Chinese Steamed Buns With Old Dough / 呛面馒头


  • 110克 老面
  • 200毫升 温水
  • 400克 中筋粉
  • 1克 干酵母
  • 1/3小勺 食盐
  • 1大勺 沙拉油
  • 1/2小勺 小苏打
  • 另备手粉
  • 110 g Old dough
    angiesrecipes
  • 200 ml Warm water
  • 400 g All-purpose flour
  • 1 g Active dry yeast
  • 1/3 tsp Salt
  • 1 tbsp Salad oil
  • 1/2 tsp Baking soda
  • Some extra flour for kneading
  1. 面粉混合干酵母放入容器,老面掰小块和食盐,沙拉油以及水加入后拌成团,盖上保鲜膜,静置发面3-4小时。取出放到洒了面粉的案台上。排除气体,均匀洒入小苏打揉搓成长条状,匀分成12-14块小面团。
    Combine AP flour and yeast in a mixing bowl. Mix in old dough in smaller pieces, salt and oil. Knead until the dough is soft and elastic. Cover with a plastic wrap and proof at room temperature for about 3-4 hours. Place the dough on a floured board and evenly sprinkle the baking soda over. Knead and shape the dough into a loaf. Divide the loaf into 12-14 pieces.
  2. 小面块上洒上面粉,用手掌将其稍按扁,一手将面块边缘折起,另一手配合向内按下。重复这个步骤直到边缘缩小,底部稍圆,用右手虎口将边缘捏紧,放到案板上。依法擀捏其余面块。盖上保鲜膜,醒发直到双倍大后,重复面团的揉捏。
    Dust each small dough with some flour and lightly press them flat. Fold the side of the dough up with left hand, meanwhile press the upper edge down with your right hand. Repeat this step until you get the shorter edge and slightly round bottom. Pinch them together between the thumb and the index finger of your right hand. Place them on the board and let rise covered until doubled. Repeat the step of folding and pressing.
  3. 放入蒸笼,盖上保鲜膜,进行蒸制前的最后醒发,约25分钟。注意面团在这个擀制过程中都要用面粉,每个面块大约需要再揉入15克左右的干面粉。这样蒸好的馒头,组织带有层次且很均匀。最后醒发时间不要过长,否则馒头过于膨胀蓬松,少了北方馒头的那份筋道。去掉保鲜膜,盖上蒸盖,中火蒸约20分钟。
    Place the dough balls in a steamer and process the final proof for about 25 minutes. Use the flour during the whole shaping process. Each small dough needs about 15 extra grams of flour to finish the kneading. So that the texture of the steamed buns would appear thick and with clear layers. To obtain a chewy-textured bun, long proofing time at the final stage should always be avoided. Take away the plastic wrap and steam for 20 minutes over medium heat with a lid covered.

3 comments:

Esther 3/5/10 04:48

I love how fluffy your mantou looks. So yummy! I can't wait to try it out. Also, thanks for your help in the other recipe, I really appreciate it. :)

[Reply]
Esther 20/4/11 07:50

I finally made these mantou after gathering up my courage.
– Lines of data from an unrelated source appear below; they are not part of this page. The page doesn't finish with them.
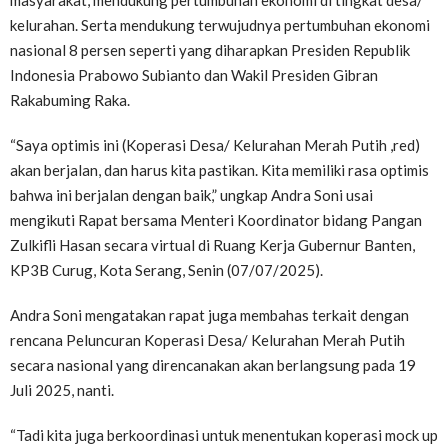
masyarakat, mendukung pertumbuhan ekonomi di tingkat desa/
kelurahan. Serta mendukung terwujudnya pertumbuhan ekonomi
nasional 8 persen seperti yang diharapkan Presiden Republik
Indonesia Prabowo Subianto dan Wakil Presiden Gibran
Rakabuming Raka.
“Saya optimis ini (Koperasi Desa/ Kelurahan Merah Putih ,red)
akan berjalan, dan harus kita pastikan. Kita memiliki rasa optimis
bahwa ini berjalan dengan baik,” ungkap Andra Soni usai
mengikuti Rapat bersama Menteri Koordinator bidang Pangan
Zulkifli Hasan secara virtual di Ruang Kerja Gubernur Banten,
KP3B Curug, Kota Serang, Senin (07/07/2025).
Andra Soni mengatakan rapat juga membahas terkait dengan
rencana Peluncuran Koperasi Desa/ Kelurahan Merah Putih
secara nasional yang direncanakan akan berlangsung pada 19
Juli 2025, nanti.
“Tadi kita juga berkoordinasi untuk menentukan koperasi mock up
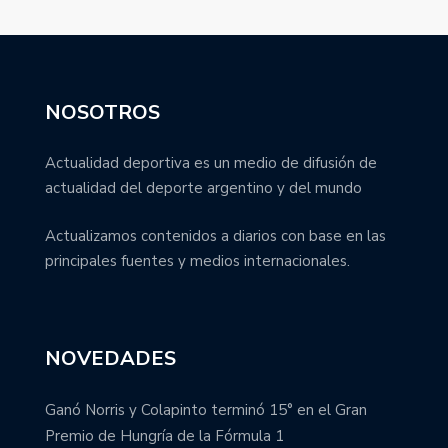
NOSOTROS
Actualidad deportiva es un medio de difusión de
actualidad del deporte argentino y del mundo
Actualizamos contenidos a diarios con base en las
principales fuentes y medios internacionales.
NOVEDADES
Ganó Norris y Colapinto terminó 15° en el Gran
Premio de Hungría de la Fórmula 1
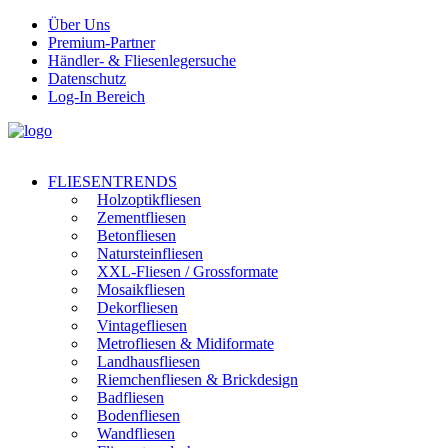
Über Uns
Premium-Partner
Händler- & Fliesenlegersuche
Datenschutz
Log-In Bereich
FLIESENTRENDS
Holzoptikfliesen
Zementfliesen
Betonfliesen
Natursteinfliesen
XXL-Fliesen / Grossformate
Mosaikfliesen
Dekorfliesen
Vintagefliesen
Metrofliesen & Midiformate
Landhausfliesen
Riemchenfliesen & Brickdesign
Badfliesen
Bodenfliesen
Wandfliesen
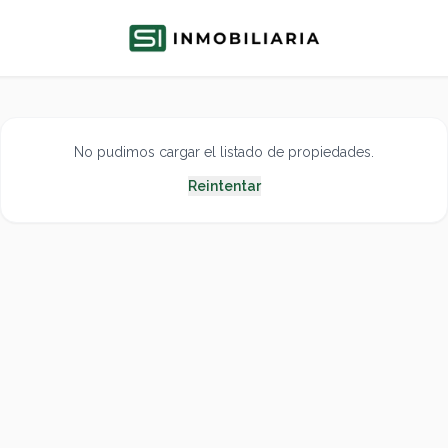
No pudimos cargar el listado de propiedades.
Reintentar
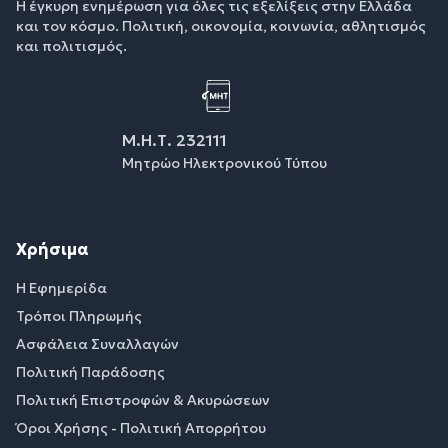
Η έγκυρη ενημέρωση για όλες τις εξελίξεις στην Ελλάδα
και τον κόσμο. Πολιτική, οικονομία, κοινωνία, αθλητισμός
και πολιτισμός.
Μ.Η.Τ. 232111
Μητρώο Ηλεκτρονικού Τύπου
Χρήσιμα
Η Εφημερίδα
Τρόποι Πληρωμής
Ασφάλεια Συναλλαγών
Πολιτική Παράδοσης
Πολιτική Επιστροφών & Ακυρώσεων
Όροι Χρήσης - Πολιτική Απορρήτου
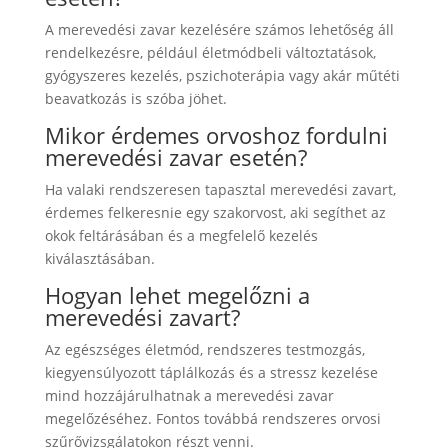
A merevedési zavar kezelésére számos lehetőség áll
rendelkezésre, például életmódbeli változtatások,
gyógyszeres kezelés, pszichoterápia vagy akár műtéti
beavatkozás is szóba jöhet.
Mikor érdemes orvoshoz fordulni
merevedési zavar esetén?
Ha valaki rendszeresen tapasztal merevedési zavart,
érdemes felkeresnie egy szakorvost, aki segíthet az
okok feltárásában és a megfelelő kezelés
kiválasztásában.
Hogyan lehet megelőzni a
merevedési zavart?
Az egészséges életmód, rendszeres testmozgás,
kiegyensúlyozott táplálkozás és a stressz kezelése
mind hozzájárulhatnak a merevedési zavar
megelőzéséhez. Fontos továbbá rendszeres orvosi
szűrővizsgálatokon részt venni.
I'm glad I waited so long to make them because now I know more things about making bread. I have a few questions for you. Do you know what's the difference between adding milk and water to the mantou (color,taste?)? Also, how are your mantou so white even though you added the baking soda? Mine had brown swirls. Baking powder works for me better. Anyway, thank you sooo much for sharing this recipe. It's my favorite recipe ever. I've been eating one for breakfast everyday... I'm almost sick of it, but I love eating it,s o not yet. :) I've also made it into a wheat version, which tastes just like a store bought one I've been trying to make. I'm sooo happy!! Thank you Angie for sharing this amazing recipe with everyone. (My family loves it too, other than my brother who doesn't like mantou) However, I used teh dough to make filled buns too, and it was good (this my brother liked) :) Thank you. :)

[Reply]
Angie's Recipes 20/4/11 20:39

@Esther
Those mantou are actually not supposed to be too soft or fluffy as they are unlike the Diumsum styled mantou...sweet and soft. And that's why I didn't use milk, but water for the recipe. The soda was added to balance the sourness of old dough. It's not really necessary.
If you love your mantou softer, fluffier and whiter, then use milk instead of water.